TASK DIRECTIONS: Look through the records below for the line with "カタログダウンロード (582, 1146)" and the line with "選ばれる理由 (556, 1062)", then return those lines and all lines between, exactly.
============================================================
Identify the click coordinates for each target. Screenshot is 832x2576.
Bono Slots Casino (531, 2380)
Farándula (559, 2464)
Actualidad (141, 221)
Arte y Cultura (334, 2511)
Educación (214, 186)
============================================================
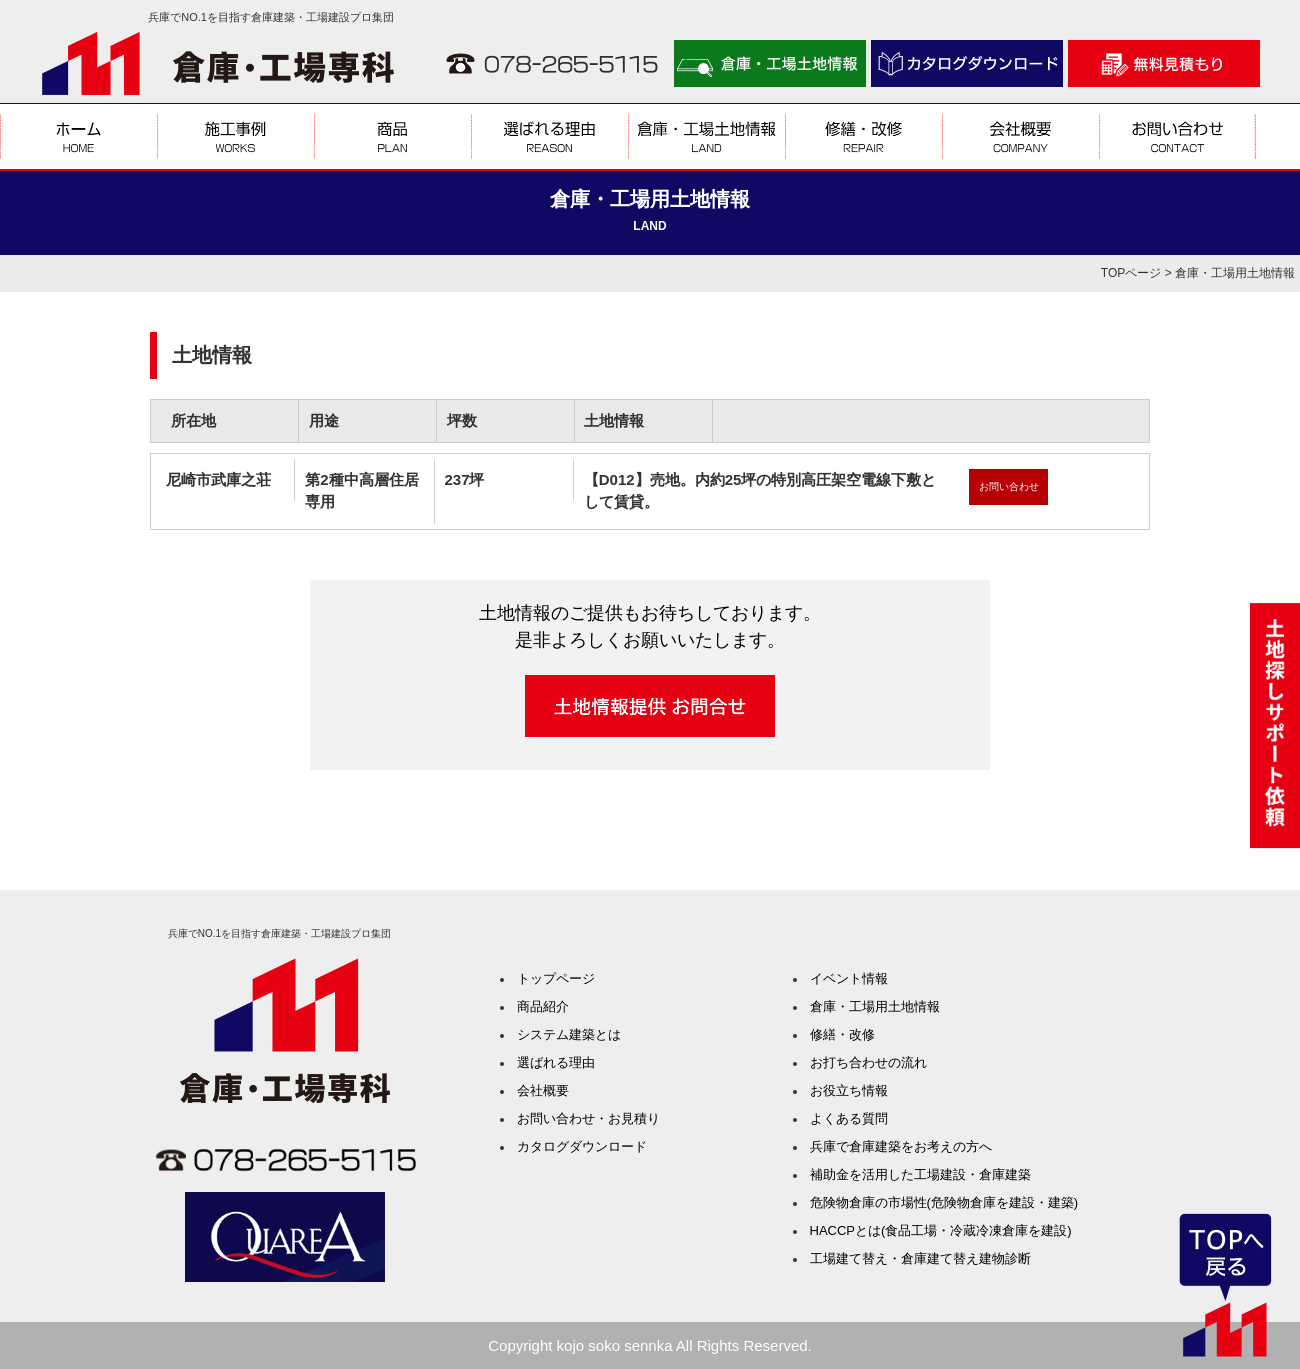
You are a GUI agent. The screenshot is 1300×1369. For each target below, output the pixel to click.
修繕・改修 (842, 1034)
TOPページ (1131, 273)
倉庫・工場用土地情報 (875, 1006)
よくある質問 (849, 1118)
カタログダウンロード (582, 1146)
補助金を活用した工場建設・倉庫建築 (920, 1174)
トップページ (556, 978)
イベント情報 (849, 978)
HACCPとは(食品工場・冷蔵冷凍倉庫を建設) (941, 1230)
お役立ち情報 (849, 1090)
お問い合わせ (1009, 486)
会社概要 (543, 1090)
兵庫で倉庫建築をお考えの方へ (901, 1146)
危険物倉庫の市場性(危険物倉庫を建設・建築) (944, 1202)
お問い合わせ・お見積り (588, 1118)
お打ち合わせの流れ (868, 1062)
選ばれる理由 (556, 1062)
============================================================
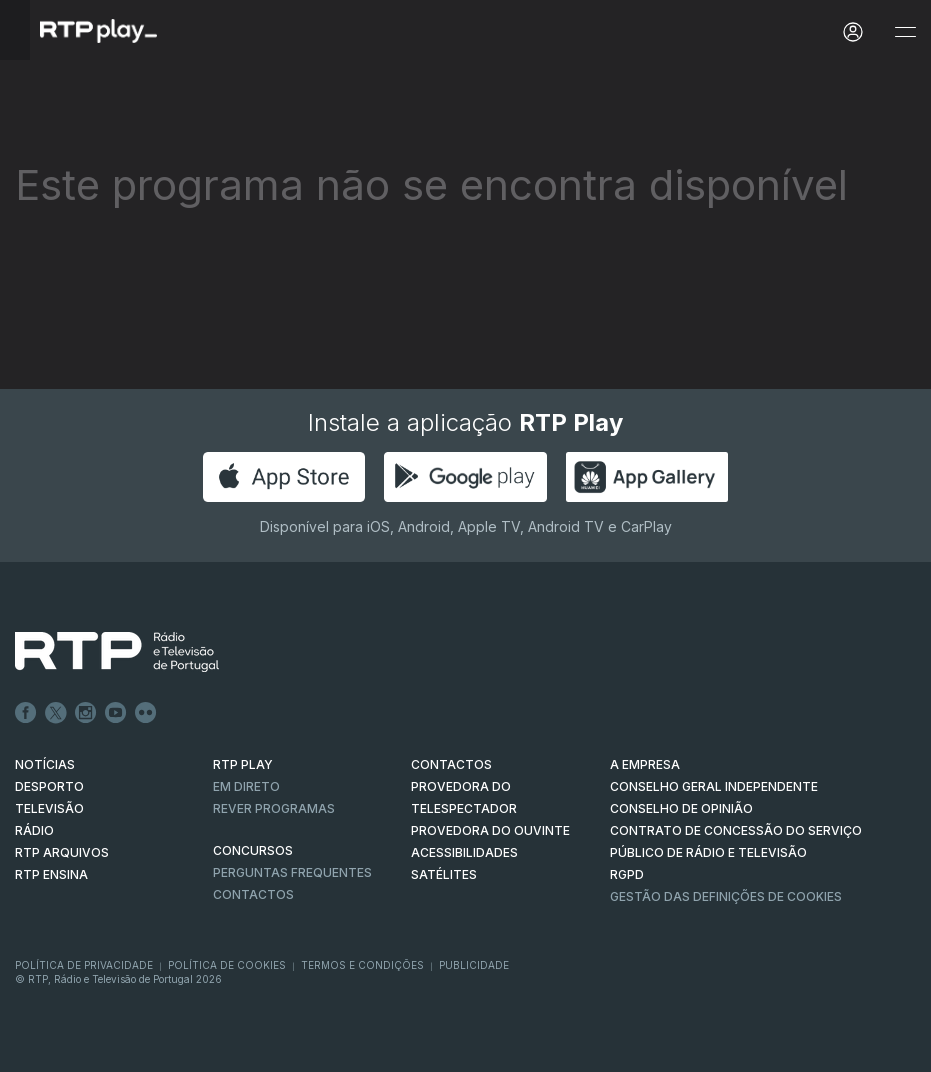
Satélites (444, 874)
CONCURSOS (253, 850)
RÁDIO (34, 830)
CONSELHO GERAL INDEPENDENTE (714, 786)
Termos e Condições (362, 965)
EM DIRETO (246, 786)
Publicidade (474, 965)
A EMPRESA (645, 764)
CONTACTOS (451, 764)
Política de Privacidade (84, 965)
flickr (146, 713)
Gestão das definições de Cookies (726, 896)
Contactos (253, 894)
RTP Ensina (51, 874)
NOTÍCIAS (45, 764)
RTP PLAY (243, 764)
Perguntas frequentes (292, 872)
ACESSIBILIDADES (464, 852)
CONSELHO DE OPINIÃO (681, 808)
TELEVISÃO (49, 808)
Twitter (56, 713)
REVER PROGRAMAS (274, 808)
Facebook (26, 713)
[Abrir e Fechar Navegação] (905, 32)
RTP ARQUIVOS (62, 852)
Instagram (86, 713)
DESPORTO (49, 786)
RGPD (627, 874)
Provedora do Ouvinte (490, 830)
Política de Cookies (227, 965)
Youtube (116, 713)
============================================================
EXERCISE ANSWER:
カタログダウンロード (582, 1146)
補助金を活用した工場建設・倉庫建築 (920, 1174)
トップページ (556, 978)
イベント情報 (849, 978)
HACCPとは(食品工場・冷蔵冷凍倉庫を建設) (941, 1230)
お役立ち情報 (849, 1090)
お問い合わせ (1009, 486)
会社概要 (543, 1090)
兵庫で倉庫建築をお考えの方へ (901, 1146)
危険物倉庫の市場性(危険物倉庫を建設・建築) (944, 1202)
お問い合わせ・お見積り (588, 1118)
お打ち合わせの流れ (868, 1062)
選ばれる理由 (556, 1062)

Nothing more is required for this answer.